Publié le 10 Déc 2013

René Cassin, l’un des pères de la Déclaration Universelle des droits de l’Homme

CASSIN

Né à Bayonne en 1887, dans une famille de la bourgeoisie juive et mort à Paris en 1976, René Cassin est une personnalité phare du XXe siècle par la contribution essentielle qu’il a apportée à la rédaction, entre 1946 et 1948, de la Déclaration universelle des droits de l’homme. Hissant les droits de l’homme au niveau des devoirs fondamentaux des sociétés modernes, René Cassin, pour qui l’homme prévaut, a insisté sur le caractère universel de la Déclaration des droits de l’homme que chaque pays, en intégrant l’ONU, signe de fait. La Déclaration est devenue un outil juridique incontestable sur lequel tout homme ou toute organisation peut s’appuyer pour faire respecter les droits fondamentaux à la personne humaine au-delà des cultures et des communautés.

Le prix Nobel qui a été attribué à René Cassin en 1968 est venu saluer non seulement cette réalisation majeure pour l’humanité, mais, au-delà, une personnalité vouée tout entière à la cause des droits de l’homme.

De fait, dès après la Première Guerre mondiale, durant laquelle il a été très grièvement blessé lors des grandes batailles de la Meuse, René Cassin, juriste de formation, s’est engagé en faveur des anciens combattants, mais aussi des familles des victimes, en particulier des veuves de guerre et pupilles de la nation, défendant en particulier leur droit à réparations. Puis, premier civil à répondre à l’appel du 18 juin 1940 lancé par le général de Gaulle depuis Londres, il a été un acteur de premier plan de la “France libre “, au service de laquelle il a mis toutes ses compétences.

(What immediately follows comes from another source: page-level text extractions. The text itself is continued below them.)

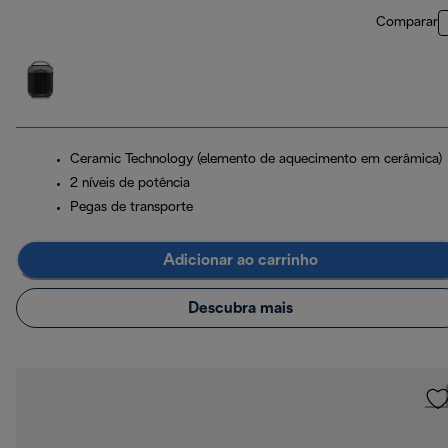
Comparar
Ceramic Technology (elemento de aquecimento em cerâmica)
2 níveis de potência
Pegas de transporte
Adicionar ao carrinho
Descubra mais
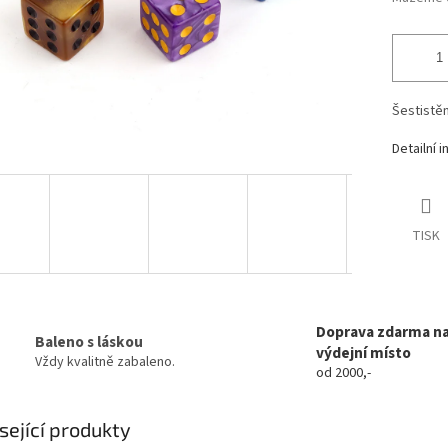
Šestistěn
Detailní 
TISK
Doprava zdarma n
Baleno s láskou
výdejní místo
Vždy kvalitně zabaleno.
od 2000,-
sející produkty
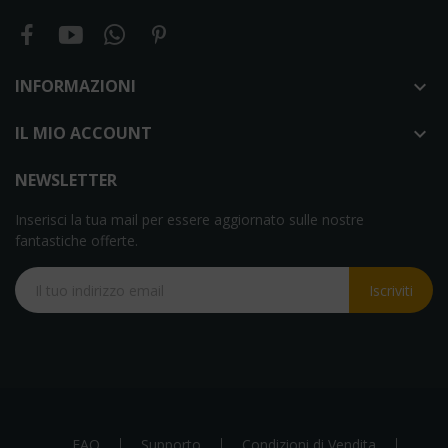
INFORMAZIONI

IL MIO ACCOUNT

NEWSLETTER
Inserisci la tua mail per essere aggiornato sulle nostre
fantastiche offerte.
Iscriviti
FAQ
Supporto
Condizioni di Vendita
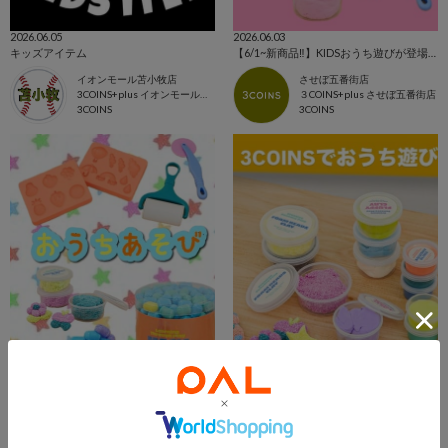
2026.06.05
2026.06.03
キッズアイテム
【6/1~新商品‼️】KIDSおうち遊びが登場致しました
イオンモール苫小牧店
させぼ五番街店
3COINS+plus イオンモール苫小牧店
３COINS+plus させぼ五番街店
3COINS
3COINS
2026.06.03
2026.06.01
おうちあそび🏠
3COINSのおうち遊び🐥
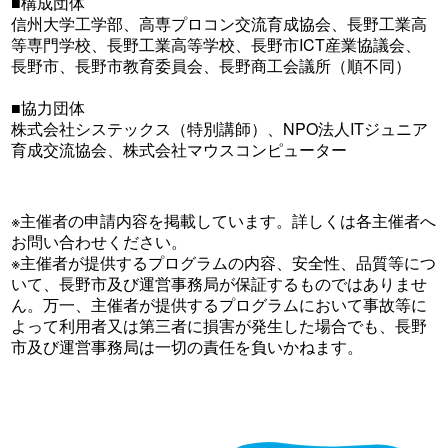
■構成団体
信州大学工学部、高専プロコン交流育成協会、長野工業高
等専門学校、長野工業高等学校、長野市ICT産業協議会、
長野市、長野市教育委員会、長野商工会議所（順不同）
■協力団体
株式会社システックス（特別講師）、NPO法人ITジュニア
育成交流協会、株式会社マウスコンピューター
※主催者の申請内容を掲載しています。詳しくは各主催者へ
お問い合わせください。
※主催者が提供するプログラムの内容、安全性、品質等につ
いて、長野市及び運営事務局が保証するものではありませ
ん。万一、主催者が提供するプログラムにおいて事故等に
よって利用者又は第三者に損害が発生した場合でも、長野
市及び運営事務局は一切の責任を負いかねます。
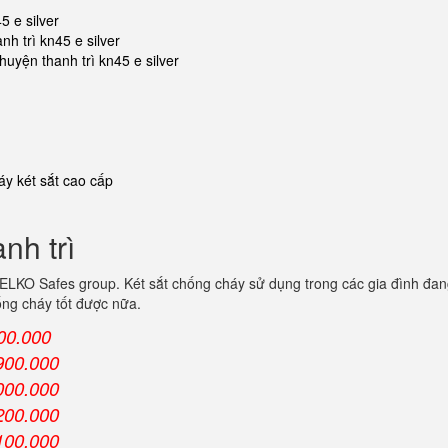
5 e silver
nh trì kn45 e silver
 huyện thanh trì kn45 e silver
y két sắt cao cấp
nh trì
LKO Safes group. Két sắt chống cháy sử dụng trong các gia đình đan
ống cháy tốt được nữa.
00.000
900.000
000.000
200.000
100.000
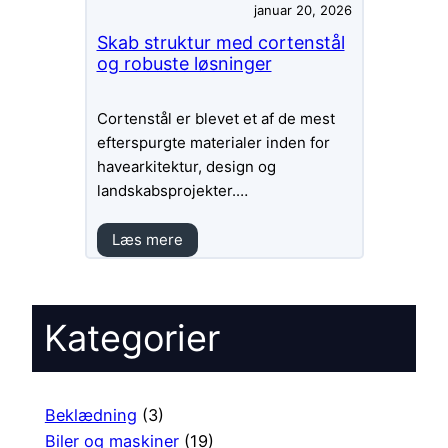
januar 20, 2026
Skab struktur med cortenstål
og robuste løsninger
Cortenstål er blevet et af de mest
efterspurgte materialer inden for
havearkitektur, design og
landskabsprojekter.…
Læs mere
Kategorier
Beklædning
(3)
Biler og maskiner
(19)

Le hasard qui a voulu qu’en 1942 de Gaulle lui confie la présidence de l’Alliance israélite universelle (AIU) s’est révélé des plus fortuits : cet homme porté par la cause des droits de l’homme s’est ainsi retrouvé à la tête d’une organisation qui, depuis sa création en 1860, s’efforçait non seulement de “concentrer les forces du Judaïsme, secourir et encourager les Israélites qui souffrent pour leur foi et sont lésés dans leur existence, leur intérêt et leur dignité, réhabiliter le mot juif “, mais aussi d’”appliquer les principes de 1789 et les propager en faveur de la liberté de l’esprit, inciter la jeunesse occidentale à dominer l’esprit matérialiste à l’aide de la morale et du sentiment religieux, ramener la considération due à la richesse ou à la fonction à sa juste proportion et faire appel aux femmes”. A travers cette mission, René Cassin, considérant que ” la défense des Juifs contre le renouvellement d’horreurs comme celles du nazisme n’était possible que dans le cadre d’une défense efficace des droits de l’homme partout dans le monde “, a cherché à mettre en œuvre de manière concrète les principes et valeurs humanistes qui étaient les siennes, faisant de l’AIU une institution en charge de la “défen[se de] la dignité et [de] la personnalité de tous les êtres humains “, au service de “la solidarité de tous les hommes, quelle que soit leur race ou leur confession”.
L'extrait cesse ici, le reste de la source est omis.